The surge in office space supply in Ha Noi over the past four years was the main cause for its rental price reduction. With the current net absorption lagging behind future pace of supply, the vacancy for Grade A buildings is forecast to be up seven points, reaching 24.7 per cent in 2016. In addition, upcoming Grade A supply in West and Midtown clusters will have to offer much lower rental rates than CBD to compete with other upcoming Grade B supply nearby. Demand, on the other hand, is expected to grow in the next few years, coming from both multinational corporations and local enterprises' expansion.

Abundant supply of residential units

Market confidence improved through well-attended launches, increasing sales volume and price improvements throughout 2015. An estimated 41,787 units were launched in HCM City and 28,283 units in Ha Noi across all segments. A large portion of these focused on becoming "luxury" units, with quality varying greatly between developers.
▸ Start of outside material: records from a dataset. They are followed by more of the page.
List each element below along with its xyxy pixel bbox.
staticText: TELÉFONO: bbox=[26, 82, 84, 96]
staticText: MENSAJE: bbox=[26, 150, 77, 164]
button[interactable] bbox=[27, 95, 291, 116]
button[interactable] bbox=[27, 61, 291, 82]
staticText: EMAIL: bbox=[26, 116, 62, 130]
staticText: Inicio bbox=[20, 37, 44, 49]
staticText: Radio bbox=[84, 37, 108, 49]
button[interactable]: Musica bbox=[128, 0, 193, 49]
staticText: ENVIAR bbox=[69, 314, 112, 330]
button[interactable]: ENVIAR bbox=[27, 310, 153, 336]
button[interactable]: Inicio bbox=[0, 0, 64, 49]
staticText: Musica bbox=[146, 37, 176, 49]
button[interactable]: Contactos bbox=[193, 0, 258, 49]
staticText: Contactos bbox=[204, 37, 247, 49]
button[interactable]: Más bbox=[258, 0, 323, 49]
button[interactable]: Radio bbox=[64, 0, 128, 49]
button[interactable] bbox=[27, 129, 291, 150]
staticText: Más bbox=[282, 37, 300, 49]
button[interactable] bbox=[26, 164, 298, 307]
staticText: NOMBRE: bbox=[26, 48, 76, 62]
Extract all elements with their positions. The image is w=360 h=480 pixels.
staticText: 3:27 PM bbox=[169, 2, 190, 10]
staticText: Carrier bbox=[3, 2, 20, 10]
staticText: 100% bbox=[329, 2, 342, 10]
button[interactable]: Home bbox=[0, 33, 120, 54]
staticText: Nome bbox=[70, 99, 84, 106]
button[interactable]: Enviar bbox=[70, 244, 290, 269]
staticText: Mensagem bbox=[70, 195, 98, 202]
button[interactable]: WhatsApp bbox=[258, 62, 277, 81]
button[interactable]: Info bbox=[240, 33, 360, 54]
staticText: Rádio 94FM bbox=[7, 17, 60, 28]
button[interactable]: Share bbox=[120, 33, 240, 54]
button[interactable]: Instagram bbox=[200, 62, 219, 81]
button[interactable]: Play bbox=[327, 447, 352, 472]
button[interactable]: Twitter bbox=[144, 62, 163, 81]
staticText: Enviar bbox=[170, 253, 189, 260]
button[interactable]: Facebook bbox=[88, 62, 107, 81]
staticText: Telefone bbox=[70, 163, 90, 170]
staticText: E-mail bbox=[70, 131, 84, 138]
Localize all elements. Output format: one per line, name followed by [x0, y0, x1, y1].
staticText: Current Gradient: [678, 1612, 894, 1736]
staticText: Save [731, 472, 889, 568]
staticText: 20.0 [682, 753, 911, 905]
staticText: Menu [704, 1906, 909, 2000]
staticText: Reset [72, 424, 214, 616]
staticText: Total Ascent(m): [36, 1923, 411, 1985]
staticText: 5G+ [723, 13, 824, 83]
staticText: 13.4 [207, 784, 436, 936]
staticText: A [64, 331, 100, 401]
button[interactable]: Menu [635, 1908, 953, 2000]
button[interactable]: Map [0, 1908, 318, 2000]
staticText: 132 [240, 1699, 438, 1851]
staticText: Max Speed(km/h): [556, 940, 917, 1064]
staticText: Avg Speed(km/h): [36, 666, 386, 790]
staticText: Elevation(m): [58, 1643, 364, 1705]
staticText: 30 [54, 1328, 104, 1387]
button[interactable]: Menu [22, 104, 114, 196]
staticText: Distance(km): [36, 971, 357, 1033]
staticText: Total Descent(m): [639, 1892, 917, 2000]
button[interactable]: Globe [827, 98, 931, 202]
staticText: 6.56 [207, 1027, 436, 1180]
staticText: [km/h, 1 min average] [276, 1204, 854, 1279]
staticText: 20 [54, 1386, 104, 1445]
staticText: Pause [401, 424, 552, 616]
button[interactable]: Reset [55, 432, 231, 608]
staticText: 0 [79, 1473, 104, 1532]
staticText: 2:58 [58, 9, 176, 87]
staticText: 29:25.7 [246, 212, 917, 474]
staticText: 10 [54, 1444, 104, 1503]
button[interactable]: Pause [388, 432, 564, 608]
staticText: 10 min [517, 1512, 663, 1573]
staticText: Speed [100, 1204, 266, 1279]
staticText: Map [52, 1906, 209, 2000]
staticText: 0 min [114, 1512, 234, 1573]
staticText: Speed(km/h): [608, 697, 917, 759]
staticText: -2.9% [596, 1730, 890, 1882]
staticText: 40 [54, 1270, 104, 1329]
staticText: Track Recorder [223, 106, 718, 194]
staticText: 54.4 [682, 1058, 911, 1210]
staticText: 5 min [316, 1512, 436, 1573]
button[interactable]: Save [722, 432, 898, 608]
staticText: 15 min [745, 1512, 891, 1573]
In addition, the affordable segment also accounted for a significant portion of the launched supply and proved to be a good choice for a majority of end-users.
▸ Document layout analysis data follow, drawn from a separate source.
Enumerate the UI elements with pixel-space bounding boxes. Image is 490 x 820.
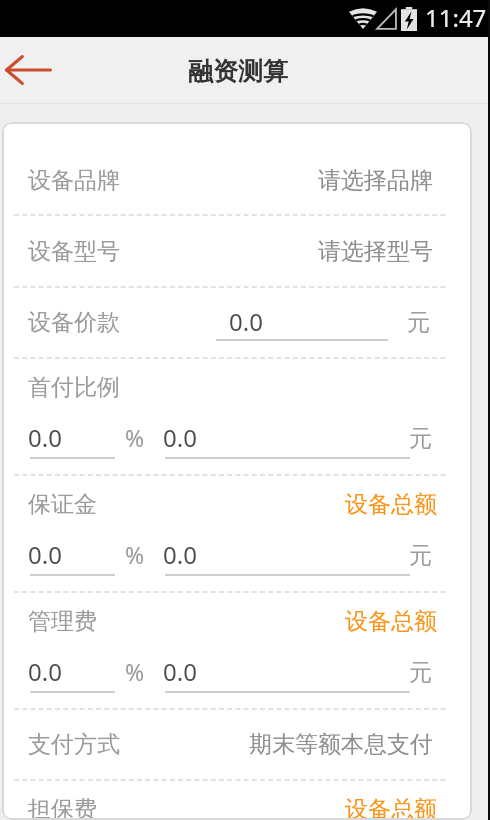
button[interactable]: 设备型号 (2, 214, 472, 285)
staticText: 设备品牌 (28, 166, 120, 195)
staticText: 期末等额本息支付 (249, 730, 433, 759)
button[interactable]: 0.0 (165, 655, 410, 693)
button[interactable]: 设备总额 (345, 795, 437, 820)
staticText: 融资测算 (188, 56, 288, 87)
button[interactable]: 0.0 (216, 305, 388, 341)
staticText: 设备价款 (28, 308, 120, 337)
button[interactable]: 0.0 (30, 538, 115, 576)
button[interactable]: 0.0 (165, 421, 410, 459)
staticText: % (125, 422, 145, 453)
staticText: 元 (409, 658, 432, 687)
staticText: 元 (409, 541, 432, 570)
button[interactable]: 0.0 (30, 655, 115, 693)
staticText: 0.0 (163, 421, 197, 454)
staticText: 0.0 (163, 655, 197, 688)
staticText: 请选择型号 (318, 237, 433, 266)
staticText: 请选择品牌 (318, 166, 433, 195)
staticText: 设备总额 (345, 795, 437, 820)
button[interactable]: 支付方式 (2, 707, 472, 778)
staticText: 担保费 (28, 795, 97, 820)
button[interactable]: 设备总额 (345, 490, 437, 519)
staticText: 设备总额 (345, 607, 437, 636)
staticText: 首付比例 (28, 373, 120, 402)
staticText: 0.0 (28, 421, 62, 454)
button[interactable]: 设备品牌 (2, 143, 472, 214)
staticText: 0.0 (229, 305, 263, 338)
staticText: 11:47 (425, 1, 487, 34)
staticText: 0.0 (28, 538, 62, 571)
staticText: % (125, 656, 145, 687)
button[interactable]: 设备总额 (345, 607, 437, 636)
staticText: 支付方式 (28, 730, 120, 759)
staticText: 保证金 (28, 490, 97, 519)
staticText: 元 (409, 424, 432, 453)
staticText: % (125, 539, 145, 570)
button[interactable]: 0.0 (165, 538, 410, 576)
staticText: 0.0 (163, 538, 197, 571)
staticText: 设备型号 (28, 237, 120, 266)
staticText: 管理费 (28, 607, 97, 636)
staticText: 设备总额 (345, 490, 437, 519)
button[interactable]: Back (0, 37, 62, 104)
staticText: 元 (407, 308, 430, 337)
staticText: 0.0 (28, 655, 62, 688)
button[interactable]: 0.0 (30, 421, 115, 459)
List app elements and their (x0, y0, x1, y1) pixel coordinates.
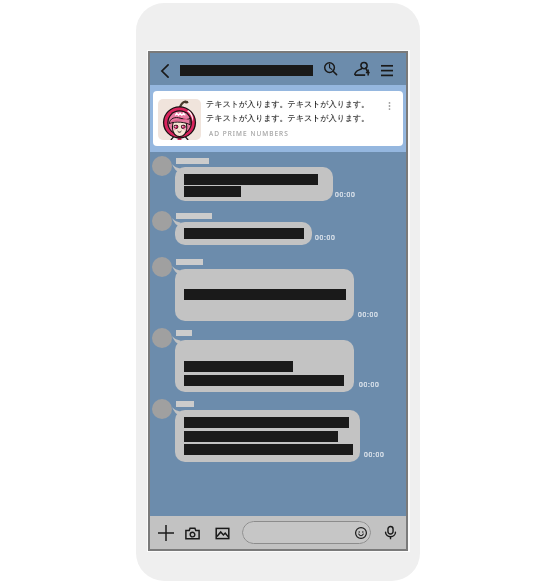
button[interactable] (175, 340, 354, 392)
staticText: AD PRIME NUMBERS (209, 129, 289, 138)
staticText: 00:00 (335, 190, 356, 199)
button[interactable]: Emoji (242, 521, 371, 544)
button[interactable] (175, 222, 312, 245)
button[interactable]: テキストが入ります。テキストが入ります。 (153, 91, 403, 146)
button[interactable]: Profile photo (152, 399, 172, 419)
button[interactable]: Emoji (354, 526, 367, 539)
button[interactable]: Voice message (379, 521, 401, 543)
button[interactable]: Menu (376, 59, 398, 81)
staticText: 00:00 (364, 450, 385, 459)
staticText: 00:00 (359, 380, 380, 389)
button[interactable] (175, 410, 360, 462)
button[interactable]: More options (382, 96, 397, 111)
button[interactable]: Profile photo (152, 257, 172, 277)
button[interactable]: Add friend (351, 58, 373, 80)
button[interactable]: Search (319, 57, 341, 79)
button[interactable]: Photo (211, 522, 233, 544)
staticText: テキストが入ります。テキストが入ります。 (206, 99, 369, 109)
staticText: 00:00 (358, 310, 379, 319)
button[interactable]: Back (157, 60, 172, 81)
button[interactable] (175, 269, 354, 321)
button[interactable] (175, 167, 333, 201)
button[interactable]: Profile photo (152, 156, 172, 176)
button[interactable]: Camera (181, 522, 203, 544)
button[interactable]: Profile photo (152, 211, 172, 231)
button[interactable]: Profile photo (152, 328, 172, 348)
staticText: 00:00 (315, 233, 336, 242)
staticText: テキストが入ります。テキストが入ります。 (206, 113, 369, 123)
button[interactable]: Add (155, 522, 177, 544)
The price growth rate is expected to peak in 2016. With more discerning buyers and abundant supply, developers are cautious in raising prices in order to ensure that the sales schedule proceeds as planned. Price growth will mostly come from new top-tier properties at very prime and expanding CBD locations, asking between US$7,500-$10,000 per sq.m for HCM City, and in the range of $1,600-$3,500 per sq.m for Ha Noi.

In terms of demand, absorption in 2016 is expected to slightly fall compared with 2015 and then decline in 2017 and 2018 for both markets.

Foreigners are still examining the local real estate market before proceeding to the next stage. Nevertheless, professionalism, language proficiency and ease of payment are among key issues that need preparation for this next wave of customers.

Expanding capital markets

After a period of conservative lending as part of the efforts to restructure their portfolio and non-performing loans, banks restarted lending to new real estate developments in 2014.

In 2016, in terms of income-producing assets, office properties will continue to be the main focus of investors. Interest will remain high in HCM City and Ha Noi, following a new flow of foreign investment from the TPP.

Hospitality remains upbeat, as Viet Nam becomes a new holiday destination. Industrial properties can expect strong growth as more multinational corporations are opening and expanding manufacturing facilities in Viet Nam to take advantage of the TPP and other trade benefits. Retail's high entry barriers will force new players to acquire existing portfolios as part of their entrance and expansion plan.